● **Task details**
For every entry that follows, return the words exactly and omit any picture.

(Task material)

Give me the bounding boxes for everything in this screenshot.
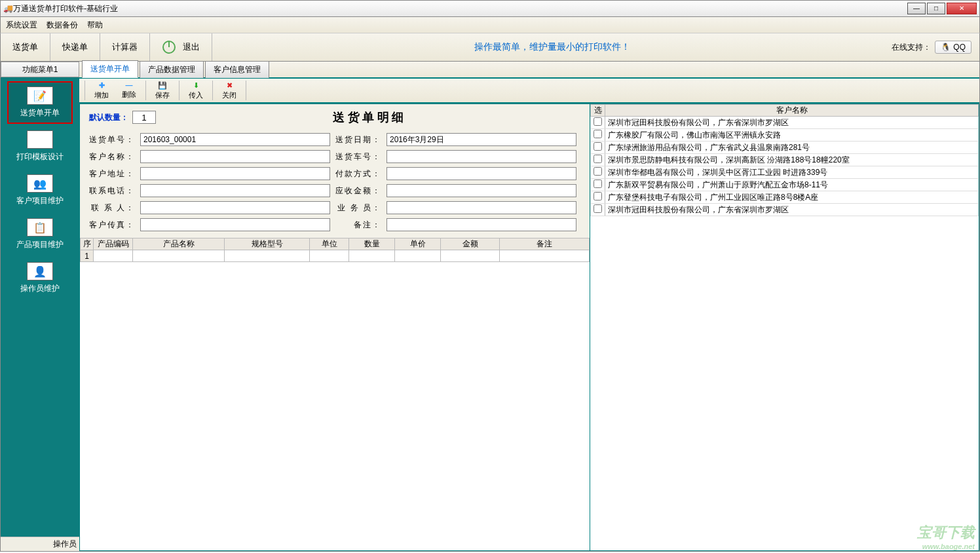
label-pay-method: 付款方式：	[335, 168, 381, 180]
sidebar-item-customer[interactable]: 👥 客户项目维护	[7, 169, 73, 212]
input-order-no[interactable]	[140, 133, 330, 146]
main-area: 送货单开单 产品数据管理 客户信息管理 ✚增加 —删除 💾保存 ⬇传入 ✖关闭 …	[79, 62, 979, 551]
tab-strip: 送货单开单 产品数据管理 客户信息管理	[79, 62, 979, 79]
calculator-button[interactable]: 计算器	[100, 33, 150, 61]
customer-row[interactable]: 广东登堡科技电子有限公司，广州工业园区唯正路8号8楼A座	[591, 191, 979, 204]
window-title: 万通送货单打印软件-基础行业	[13, 3, 907, 14]
label-fax: 客户传真：	[89, 219, 135, 231]
label-car-no: 送货车号：	[335, 151, 381, 162]
col-remark: 备注	[500, 238, 590, 250]
delete-button[interactable]: —删除	[117, 80, 141, 101]
menu-backup[interactable]: 数据备份	[47, 20, 78, 31]
save-button[interactable]: 💾保存	[150, 80, 175, 102]
tab-delivery-order[interactable]: 送货单开单	[82, 60, 138, 78]
customer-name-cell: 广东登堡科技电子有限公司，广州工业园区唯正路8号8楼A座	[605, 191, 979, 204]
sub-toolbar: ✚增加 —删除 💾保存 ⬇传入 ✖关闭	[79, 79, 979, 104]
customer-name-cell: 广东新双平贸易有限公司，广州萧山于原野汽配五金市场8-11号	[605, 179, 979, 191]
label-phone: 联系电话：	[89, 185, 135, 197]
list-icon: 📋	[27, 218, 53, 237]
sidebar-tab[interactable]: 功能菜单1	[1, 62, 79, 77]
input-cust-addr[interactable]	[140, 167, 330, 180]
user-icon: 👤	[27, 262, 53, 280]
input-fax[interactable]	[140, 218, 330, 231]
close-icon: ✖	[227, 81, 233, 90]
input-date[interactable]	[386, 133, 576, 146]
maximize-button[interactable]: □	[927, 3, 945, 14]
tab-product-data[interactable]: 产品数据管理	[140, 61, 204, 78]
import-button[interactable]: ⬇传入	[183, 80, 208, 102]
save-icon: 💾	[158, 81, 167, 90]
express-button[interactable]: 快递单	[50, 33, 100, 61]
customer-row[interactable]: 深圳市冠田科技股份有限公司，广东省深圳市罗湖区	[591, 204, 979, 216]
input-contact[interactable]	[140, 201, 330, 214]
detail-grid[interactable]: 序 产品编码 产品名称 规格型号 单位 数量 单价 金额 备注 1	[80, 238, 590, 550]
sidebar-item-delivery-order[interactable]: 📝 送货单开单	[7, 81, 73, 124]
col-customer-name: 客户名称	[605, 105, 979, 117]
col-amount: 金额	[441, 238, 500, 250]
customer-name-cell: 深圳市冠田科技股份有限公司，广东省深圳市罗湖区	[605, 204, 979, 216]
minimize-button[interactable]: —	[907, 3, 926, 14]
sidebar-item-operator[interactable]: 👤 操作员维护	[7, 257, 73, 299]
menu-system[interactable]: 系统设置	[6, 20, 37, 31]
form-icon: 📝	[27, 86, 53, 105]
input-remark[interactable]	[386, 218, 576, 231]
col-price: 单价	[395, 238, 441, 250]
window-controls: — □ ✕	[907, 3, 977, 14]
close-button[interactable]: ✕	[947, 3, 977, 14]
delivery-button[interactable]: 送货单	[1, 33, 50, 61]
exit-button[interactable]: 退出	[150, 33, 212, 61]
add-button[interactable]: ✚增加	[89, 80, 114, 102]
users-icon: 👥	[27, 174, 53, 193]
default-qty-input[interactable]	[132, 111, 156, 124]
minus-icon: —	[126, 81, 133, 89]
label-order-no: 送货单号：	[89, 134, 135, 145]
qq-button[interactable]: 🐧 QQ	[935, 41, 971, 54]
customer-checkbox[interactable]	[594, 167, 602, 176]
customer-row[interactable]: 深圳市冠田科技股份有限公司，广东省深圳市罗湖区	[591, 117, 979, 129]
customer-row[interactable]: 深圳市景思防静电科技有限公司，深圳高新区 汾湖路188号18幢220室	[591, 154, 979, 166]
sidebar-status: 操作员	[1, 537, 79, 551]
support-area: 在线支持： 🐧 QQ	[892, 41, 979, 54]
customer-row[interactable]: 广东绿洲旅游用品有限公司，广东省武义县温泉南路281号	[591, 142, 979, 154]
input-phone[interactable]	[140, 184, 330, 197]
customer-checkbox[interactable]	[594, 117, 602, 126]
main-toolbar: 送货单 快递单 计算器 退出 操作最简单，维护量最小的打印软件！ 在线支持： 🐧…	[0, 33, 980, 62]
customer-checkbox[interactable]	[594, 192, 602, 200]
close-tab-button[interactable]: ✖关闭	[217, 80, 242, 102]
input-amount[interactable]	[386, 184, 576, 197]
customer-checkbox[interactable]	[594, 155, 602, 163]
label-cust-addr: 客户地址：	[89, 168, 135, 180]
customer-row[interactable]: 广东橡胶厂有限公司，佛山市南海区平洲镇永安路	[591, 129, 979, 142]
col-spec: 规格型号	[225, 238, 310, 250]
customer-checkbox[interactable]	[594, 204, 602, 213]
form-pane: 默认数量： 送 货 单 明 细 送货单号： 送货日期： 客户名称： 送货车号： …	[79, 104, 590, 551]
input-cust-name[interactable]	[140, 150, 330, 163]
import-icon: ⬇	[193, 81, 199, 90]
input-pay-method[interactable]	[386, 167, 576, 180]
titlebar: 🚚 万通送货单打印软件-基础行业 — □ ✕	[0, 0, 980, 17]
tab-customer-info[interactable]: 客户信息管理	[205, 61, 269, 78]
plus-icon: ✚	[99, 81, 105, 90]
customer-name-cell: 广东橡胶厂有限公司，佛山市南海区平洲镇永安路	[605, 129, 979, 142]
customer-checkbox[interactable]	[594, 142, 602, 151]
customer-name-cell: 深圳市华都电器有限公司，深圳吴中区胥江工业园 时进路339号	[605, 166, 979, 179]
sidebar: 功能菜单1 📝 送货单开单 🖨 打印模板设计 👥 客户项目维护 📋 产品项目维护…	[1, 62, 79, 551]
menu-help[interactable]: 帮助	[87, 20, 103, 31]
customer-name-cell: 广东绿洲旅游用品有限公司，广东省武义县温泉南路281号	[605, 142, 979, 154]
col-select: 选	[591, 105, 605, 117]
label-remark: 备注：	[335, 219, 381, 231]
customer-row[interactable]: 广东新双平贸易有限公司，广州萧山于原野汽配五金市场8-11号	[591, 179, 979, 191]
customer-name-cell: 深圳市景思防静电科技有限公司，深圳高新区 汾湖路188号18幢220室	[605, 154, 979, 166]
sidebar-item-template[interactable]: 🖨 打印模板设计	[7, 125, 73, 168]
input-car-no[interactable]	[386, 150, 576, 163]
customer-checkbox[interactable]	[594, 130, 602, 138]
col-unit: 单位	[310, 238, 349, 250]
col-code: 产品编码	[94, 238, 133, 250]
customer-row[interactable]: 深圳市华都电器有限公司，深圳吴中区胥江工业园 时进路339号	[591, 166, 979, 179]
customer-checkbox[interactable]	[594, 180, 602, 188]
label-amount: 应收金额：	[335, 185, 381, 197]
table-row[interactable]: 1	[81, 250, 590, 262]
input-staff[interactable]	[386, 201, 576, 214]
power-icon	[162, 40, 176, 54]
sidebar-item-product[interactable]: 📋 产品项目维护	[7, 213, 73, 256]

(End Task material)

● **Answer to this problem**
Give me the bounding boxes for everything in this screenshot.
label-pay-method: 付款方式：	[335, 168, 381, 180]
sidebar-item-customer[interactable]: 👥 客户项目维护	[7, 169, 73, 212]
input-order-no[interactable]	[140, 133, 330, 146]
main-area: 送货单开单 产品数据管理 客户信息管理 ✚增加 —删除 💾保存 ⬇传入 ✖关闭 …	[79, 62, 979, 551]
tab-strip: 送货单开单 产品数据管理 客户信息管理	[79, 62, 979, 79]
calculator-button[interactable]: 计算器	[100, 33, 150, 61]
customer-row[interactable]: 广东登堡科技电子有限公司，广州工业园区唯正路8号8楼A座	[591, 191, 979, 204]
window-title: 万通送货单打印软件-基础行业	[13, 3, 907, 14]
label-fax: 客户传真：	[89, 219, 135, 231]
label-car-no: 送货车号：	[335, 151, 381, 162]
col-remark: 备注	[500, 238, 590, 250]
delete-button[interactable]: —删除	[117, 80, 141, 101]
menu-backup[interactable]: 数据备份	[47, 20, 78, 31]
save-button[interactable]: 💾保存	[150, 80, 175, 102]
tab-delivery-order[interactable]: 送货单开单	[82, 60, 138, 78]
customer-name-cell: 广东登堡科技电子有限公司，广州工业园区唯正路8号8楼A座	[605, 191, 979, 204]
sub-toolbar: ✚增加 —删除 💾保存 ⬇传入 ✖关闭	[79, 79, 979, 104]
customer-name-cell: 广东新双平贸易有限公司，广州萧山于原野汽配五金市场8-11号	[605, 179, 979, 191]
label-phone: 联系电话：	[89, 185, 135, 197]
list-icon: 📋	[27, 218, 53, 237]
sidebar-tab[interactable]: 功能菜单1	[1, 62, 79, 77]
input-cust-addr[interactable]	[140, 167, 330, 180]
user-icon: 👤	[27, 262, 53, 280]
input-fax[interactable]	[140, 218, 330, 231]
close-icon: ✖	[227, 81, 233, 90]
input-date[interactable]	[386, 133, 576, 146]
maximize-button[interactable]: □	[927, 3, 945, 14]
tab-product-data[interactable]: 产品数据管理	[140, 61, 204, 78]
import-button[interactable]: ⬇传入	[183, 80, 208, 102]
save-icon: 💾	[158, 81, 167, 90]
express-button[interactable]: 快递单	[50, 33, 100, 61]
customer-row[interactable]: 深圳市冠田科技股份有限公司，广东省深圳市罗湖区	[591, 204, 979, 216]
input-contact[interactable]	[140, 201, 330, 214]
detail-grid[interactable]: 序 产品编码 产品名称 规格型号 单位 数量 单价 金额 备注 1	[80, 238, 590, 550]
sidebar-item-delivery-order[interactable]: 📝 送货单开单	[7, 81, 73, 124]
col-customer-name: 客户名称	[605, 105, 979, 117]
col-amount: 金额	[441, 238, 500, 250]
customer-name-cell: 深圳市冠田科技股份有限公司，广东省深圳市罗湖区	[605, 204, 979, 216]
minimize-button[interactable]: —	[907, 3, 926, 14]
sidebar-item-operator[interactable]: 👤 操作员维护	[7, 257, 73, 299]
menu-system[interactable]: 系统设置	[6, 20, 37, 31]
form-icon: 📝	[27, 86, 53, 105]
input-remark[interactable]	[386, 218, 576, 231]
col-price: 单价	[395, 238, 441, 250]
window-controls: — □ ✕	[907, 3, 977, 14]
close-button[interactable]: ✕	[947, 3, 977, 14]
delivery-button[interactable]: 送货单	[1, 33, 50, 61]
exit-button[interactable]: 退出	[150, 33, 212, 61]
add-button[interactable]: ✚增加	[89, 80, 114, 102]
users-icon: 👥	[27, 174, 53, 193]
default-qty-input[interactable]	[132, 111, 156, 124]
minus-icon: —	[126, 81, 133, 89]
label-order-no: 送货单号：	[89, 134, 135, 145]
qq-button[interactable]: 🐧 QQ	[935, 41, 971, 54]
customer-checkbox[interactable]	[594, 167, 602, 176]
customer-row[interactable]: 深圳市冠田科技股份有限公司，广东省深圳市罗湖区	[591, 117, 979, 129]
customer-row[interactable]: 深圳市景思防静电科技有限公司，深圳高新区 汾湖路188号18幢220室	[591, 154, 979, 166]
sidebar-status: 操作员	[1, 537, 79, 551]
support-area: 在线支持： 🐧 QQ	[892, 41, 979, 54]
customer-row[interactable]: 广东绿洲旅游用品有限公司，广东省武义县温泉南路281号	[591, 142, 979, 154]
input-phone[interactable]	[140, 184, 330, 197]
customer-checkbox[interactable]	[594, 117, 602, 126]
main-toolbar: 送货单 快递单 计算器 退出 操作最简单，维护量最小的打印软件！ 在线支持： 🐧…	[0, 33, 980, 62]
customer-checkbox[interactable]	[594, 192, 602, 200]
close-tab-button[interactable]: ✖关闭	[217, 80, 242, 102]
input-amount[interactable]	[386, 184, 576, 197]
customer-checkbox[interactable]	[594, 155, 602, 163]
label-cust-addr: 客户地址：	[89, 168, 135, 180]
customer-row[interactable]: 广东橡胶厂有限公司，佛山市南海区平洲镇永安路	[591, 129, 979, 142]
col-spec: 规格型号	[225, 238, 310, 250]
customer-checkbox[interactable]	[594, 204, 602, 213]
form-pane: 默认数量： 送 货 单 明 细 送货单号： 送货日期： 客户名称： 送货车号： …	[79, 104, 590, 551]
input-cust-name[interactable]	[140, 150, 330, 163]
import-icon: ⬇	[193, 81, 199, 90]
input-pay-method[interactable]	[386, 167, 576, 180]
titlebar: 🚚 万通送货单打印软件-基础行业 — □ ✕	[0, 0, 980, 17]
tab-customer-info[interactable]: 客户信息管理	[205, 61, 269, 78]
plus-icon: ✚	[99, 81, 105, 90]
customer-name-cell: 广东橡胶厂有限公司，佛山市南海区平洲镇永安路	[605, 129, 979, 142]
customer-checkbox[interactable]	[594, 142, 602, 151]
customer-name-cell: 深圳市华都电器有限公司，深圳吴中区胥江工业园 时进路339号	[605, 166, 979, 179]
sidebar: 功能菜单1 📝 送货单开单 🖨 打印模板设计 👥 客户项目维护 📋 产品项目维护…	[1, 62, 79, 551]
menu-help[interactable]: 帮助	[87, 20, 103, 31]
customer-name-cell: 广东绿洲旅游用品有限公司，广东省武义县温泉南路281号	[605, 142, 979, 154]
col-select: 选	[591, 105, 605, 117]
label-remark: 备注：	[335, 219, 381, 231]
customer-row[interactable]: 广东新双平贸易有限公司，广州萧山于原野汽配五金市场8-11号	[591, 179, 979, 191]
customer-name-cell: 深圳市景思防静电科技有限公司，深圳高新区 汾湖路188号18幢220室	[605, 154, 979, 166]
sidebar-item-template[interactable]: 🖨 打印模板设计	[7, 125, 73, 168]
input-car-no[interactable]	[386, 150, 576, 163]
customer-checkbox[interactable]	[594, 130, 602, 138]
col-unit: 单位	[310, 238, 349, 250]
col-code: 产品编码	[94, 238, 133, 250]
customer-row[interactable]: 深圳市华都电器有限公司，深圳吴中区胥江工业园 时进路339号	[591, 166, 979, 179]
customer-checkbox[interactable]	[594, 180, 602, 188]
label-amount: 应收金额：	[335, 185, 381, 197]
table-row[interactable]: 1	[81, 250, 590, 262]
input-staff[interactable]	[386, 201, 576, 214]
power-icon	[162, 40, 176, 54]
sidebar-item-product[interactable]: 📋 产品项目维护	[7, 213, 73, 256]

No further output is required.